From: ietf-announce-boun...@ietf.org [ietf-announce-boun...@ietf.org] On Behalf 
Of The IESG [i...@ietf.org]
Sent: 02 July 2013 23:24
To: abdussalambar...@gmail.com
Cc: ietf-annou...@ietf.org
Subject: Appeal Response to Abdussalam Baryun regarding 
draft-ietf-manet-nhdp-sec-threats

The IESG has reviewed the appeal of Abdussalam Baryun dated June 19,
2013 on the subject of inclusion in the acknowledgments section of
draft-ietf-manet-nhdp-sec-threats:

http://www.ietf.org/iesg/appeal/baryun-2013-06-19.txt

This is a dispute about a matter in a working group. The same matter has
previously been raised with the working group chairs and responsible
Area Director, as specified in RFC 2026 Section 6.5.1.
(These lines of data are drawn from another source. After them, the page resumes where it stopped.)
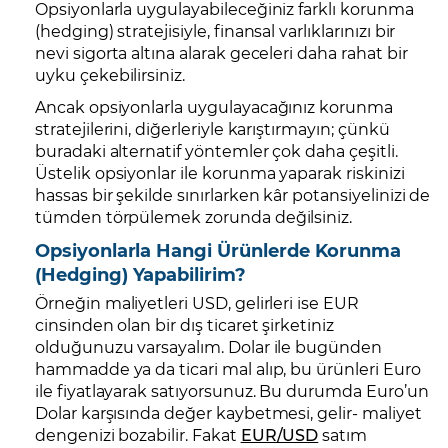
Opsiyonlarla uygulayabileceğiniz farklı korunma
(hedging) stratejisiyle, finansal varlıklarınızı bir
nevi sigorta altına alarak geceleri daha rahat bir
uyku çekebilirsiniz.
Ancak opsiyonlarla uygulayacağınız korunma
stratejilerini, diğerleriyle karıştırmayın; çünkü
buradaki alternatif yöntemler çok daha çeşitli.
Üstelik opsiyonlar ile korunma yaparak riskinizi
hassas bir şekilde sınırlarken kâr potansiyelinizi de
tümden törpülemek zorunda değilsiniz.
Opsiyonlarla Hangi Ürünlerde Korunma
(Hedging) Yapabilirim?
Örneğin maliyetleri USD, gelirleri ise EUR
cinsinden olan bir dış ticaret şirketiniz
olduğunuzu varsayalım. Dolar ile bugünden
hammadde ya da ticari mal alıp, bu ürünleri Euro
ile fiyatlayarak satıyorsunuz. Bu durumda Euro’un
Dolar karşısında değer kaybetmesi, gelir- maliyet
dengenizi bozabilir. Fakat
EUR/USD
satım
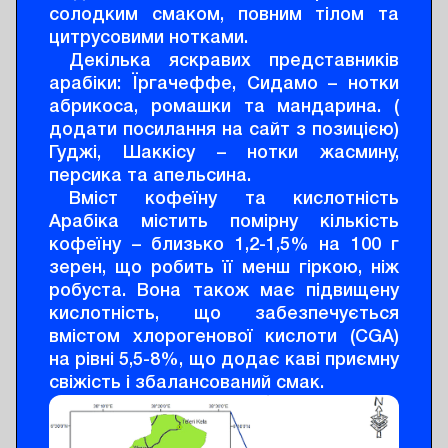
солодким смаком, повним тілом та
цитрусовими нотками.
Декілька яскравих представників
арабіки: Їргачеффе, Сидамо – нотки
абрикоса, ромашки та мандарина. (
додати посилання на сайт з позицією)
Гуджі, Шаккісу – нотки жасмину,
персика та апельсина.
Вміст кофеїну та кислотність
Арабіка містить помірну кількість
кофеїну – близько 1,2-1,5% на 100 г
зерен, що робить її менш гіркою, ніж
робуста. Вона також має підвищену
кислотність, що забезпечується
вмістом хлорогенової кислоти (CGA)
на рівні 5,5-8%, що додає каві приємну
свіжість і збалансований смак.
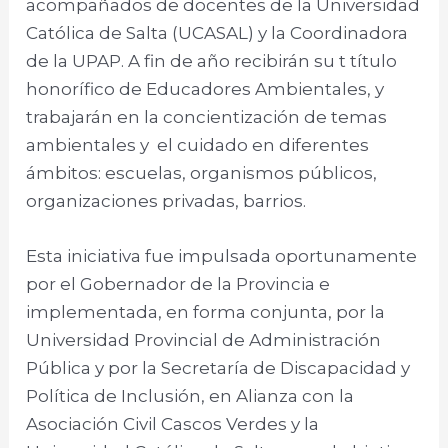
acompañados de docentes de la Universidad
Católica de Salta (UCASAL) y la Coordinadora
de la UPAP. A fin de año recibirán su t título
honorífico de Educadores Ambientales, y
trabajarán en la concientización de temas
ambientales y el cuidado en diferentes
ámbitos: escuelas, organismos públicos,
organizaciones privadas, barrios.
Esta iniciativa fue impulsada oportunamente
por el Gobernador de la Provincia e
implementada, en forma conjunta, por la
Universidad Provincial de Administración
Pública y por la Secretaría de Discapacidad y
Política de Inclusión, en Alianza con la
Asociación Civil Cascos Verdes y la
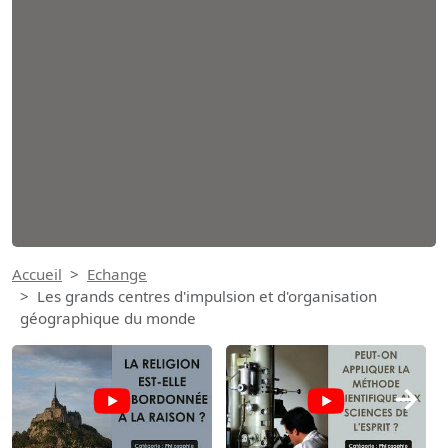
Accueil
Echange
Les grands centres d'impulsion et d'organisation
géographique du monde
→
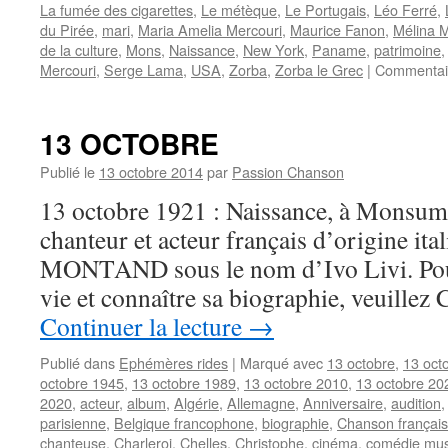
La fumée des cigarettes
,
Le métèque
,
Le Portugais
,
Léo Ferré
,
du Pirée
,
mari
,
Maria Amelia Mercouri
,
Maurice Fanon
,
Mélina M
de la culture
,
Mons
,
Naissance
,
New York
,
Paname
,
patrimoine
Mercouri
,
Serge Lama
,
USA
,
Zorba
,
Zorba le Grec
|
Commentai
13 OCTOBRE
Publié le
13 octobre 2014
par
Passion Chanson
13 octobre 1921 : Naissance, à Monsu
chanteur et acteur français d’origine ita
MONTAND sous le nom d’Ivo Livi. Pour 
vie et connaître sa biographie, veuillez
Continuer la lecture
→
Publié dans
Ephémères rides
|
Marqué avec
13 octobre
,
13 oct
octobre 1945
,
13 octobre 1989
,
13 octobre 2010
,
13 octobre 20
2020
,
acteur
,
album
,
Algérie
,
Allemagne
,
Anniversaire
,
audition
parisienne
,
Belgique francophone
,
biographie
,
Chanson françai
chanteuse
,
Charleroi
,
Chelles
,
Christophe
,
cinéma
,
comédie mus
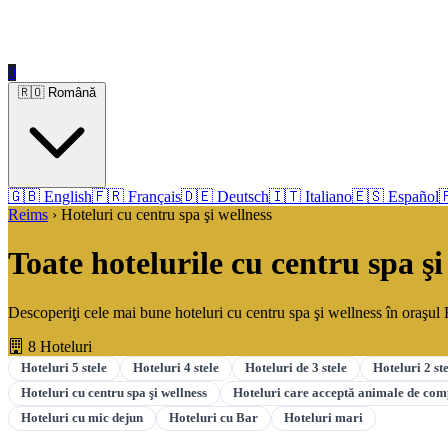
0
🇷🇴 Română
🇬🇧 English
🇫🇷 Français
🇩🇪 Deutsch
🇮🇹 Italiano
🇪🇸 Español

Reims
› Hoteluri cu centru spa şi wellness
Toate hotelurile cu centru spa ş
Descoperiţi cele mai bune hoteluri cu centru spa şi wellness în oraşul 
8 Hoteluri
Hoteluri 5 stele
Hoteluri 4 stele
Hoteluri de 3 stele
Hoteluri 2 st
Hoteluri cu centru spa şi wellness
Hoteluri care acceptă animale de co
Hoteluri cu mic dejun
Hoteluri cu Bar
Hoteluri mari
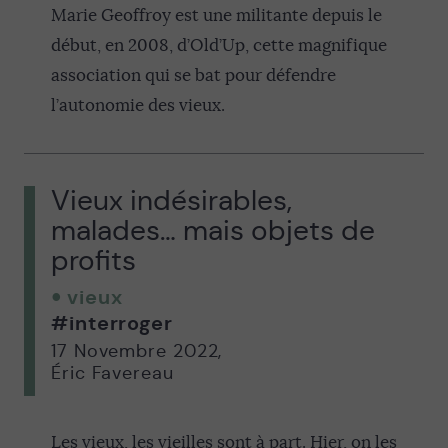
Marie Geoffroy est une militante depuis le
début, en 2008, d’Old’Up, cette magnifique
association qui se bat pour défendre
l’autonomie des vieux.
Vieux indésirables,
malades… mais objets de
profits
vieux
#interroger
17 Novembre 2022
,
Éric Favereau
Les vieux, les vieilles sont à part. Hier, on les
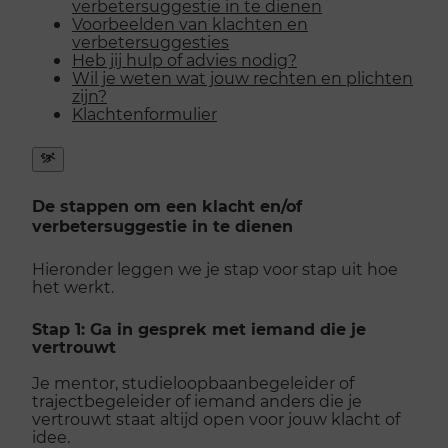
verbetersuggestie in te dienen
Voorbeelden van klachten en
verbetersuggesties
Heb jij hulp of advies nodig?
Wil je weten wat jouw rechten en plichten
zijn?
Klachtenformulier
Snel
naar
De stappen om een klacht en/of
menu
verbetersuggestie in te dienen
openen
Hieronder leggen we je stap voor stap uit hoe
het werkt.
Stap 1: Ga in gesprek met iemand die je
vertrouwt
Je mentor, studieloopbaanbegeleider of
trajectbegeleider of iemand anders die je
vertrouwt staat altijd open voor jouw klacht of
idee.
Writing acknowledgments sections is largely a matter of editorial
discretion, where good sense and general attribution practices are the
primary guidelines, although RFC 2026 Section 10.3.1 has some specific
rules regarding acknowledgment of major contributors, copyright, and
IPR.

After reviewing the appeal, including the associated list discussion and
draft revisions, the IESG concludes that the authors made a reasonable
editorial choice that was well within their discretion and that none of
the messages at issue fall under the required acknowledgment rules of
RFC 2026 Section 10.3.1 and RFC 5378 Sections 5.6a and 1c. The IESG
finds that the chairs and responsible AD handled complaints about the
matter appropriately.


Re: Appeal Response to Abdussalam Baryun regarding draft-ietf-manet-nhdp-sec-threats

2013-07-02 Thread Bob Hinden
Lloyd,



On Jul 2, 2013, at 4:37 PM, l.w...@surrey.ac.uk wrote:

 Do we have any statistics on how many appeals to the IESG fail and how many 
 succeed?

Appeals are listed at:

   https://www.ietf.org/iesg/appeal.html

Bob

 
 If I knew that 97% of appeals get rejected, I wouldn't even bother writing 
 one...
 
 (On the other hand, that might simply be because 97% of the appeals are 
 written by loons. Statistics can't tell us everything.)
 
 Lloyd Wood
 http://sat-net.com/L.Wood/
 



Re: Appeal Response to Abdussalam Baryun regarding draft-ietf-manet-nhdp-sec-threats

2013-07-02 Thread Randy Bush
 If I knew that 97% of appeals get rejected, I wouldn't even bother
 writing one...

i have never considered writng one.  sour grapes make bad wine.

randy


Re: Appeal Response to Abdussalam Baryun regarding draft-ietf-manet-nhdp-sec-threats

2013-07-02 Thread Russ Housley
http://www.ietf.org/iesg/appeal.html

Every appeal ever submitted to the IESG and its response can be found here.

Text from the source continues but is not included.